>>>>
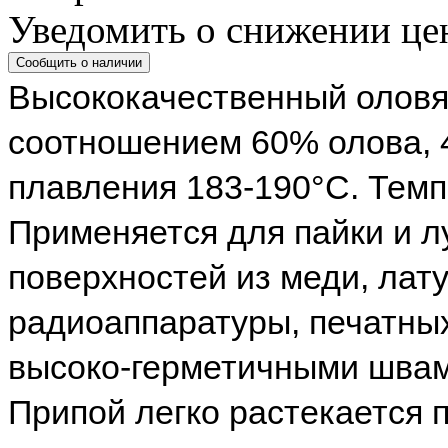
Уведомить о снижении це
Высококачественный оловя
соотношением 60% олова, 
плавления 183-190°С. Темп
Применяется для пайки и 
поверхностей из меди, лату
радиоаппаратуры, печатных
высоко-герметичными швами
Припой легко растекается п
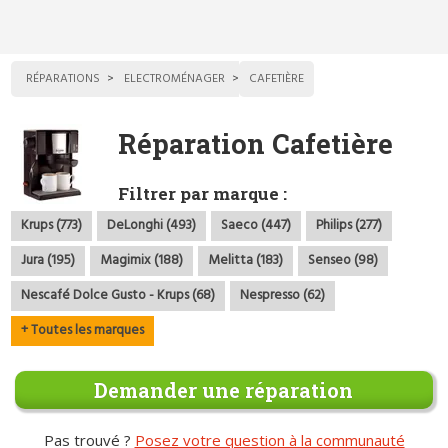
RÉPARATIONS
ELECTROMÉNAGER
CAFETIÈRE
Réparation Cafetière
Filtrer par marque :
Krups (773)
DeLonghi (493)
Saeco (447)
Philips (277)
Jura (195)
Magimix (188)
Melitta (183)
Senseo (98)
Nescafé Dolce Gusto - Krups (68)
Nespresso (62)
+ Toutes les marques
Demander une réparation
Pas trouvé ?
Posez votre question à la communauté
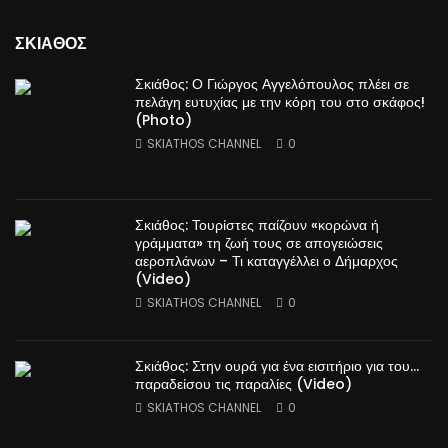
ΣΚΙΑΘΟΣ
Σκιάθος: Ο Γιώργος Αγγελόπουλος πλέει σε
πελάγη ευτυχίας με την κόρη του στο σκάφος!
(Photo)
SKIATHOS CHANNEL
0
Σκιάθος: Τουρίστες παίζουν «κορώνα ή
γράμματα» τη ζωή τους σε απογειώσεις
αεροπλάνων – Τι καταγγέλλει ο Δήμαρχος
(Video)
SKIATHOS CHANNEL
0
Σκιάθος: Στην ουρά για ένα εισιτήριο για του…
παραδείσου τις παραλίες (Video)
SKIATHOS CHANNEL
0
<<<<
- **PROBLEM DETAILS**:
Only the lines from the one with "Pas trouvé ?" through the end of the listing above should be output, exactly as written and with no pictures.

- **WRITTEN REPLY**:
Pas trouvé ?
Posez votre question à la communauté
ΣΚΙΑΘΟΣ
Σκιάθος: Ο Γιώργος Αγγελόπουλος πλέει σε
πελάγη ευτυχίας με την κόρη του στο σκάφος!
(Photo)
SKIATHOS CHANNEL
0
Σκιάθος: Τουρίστες παίζουν «κορώνα ή
γράμματα» τη ζωή τους σε απογειώσεις
αεροπλάνων – Τι καταγγέλλει ο Δήμαρχος
(Video)
SKIATHOS CHANNEL
0
Σκιάθος: Στην ουρά για ένα εισιτήριο για του…
παραδείσου τις παραλίες (Video)
SKIATHOS CHANNEL
0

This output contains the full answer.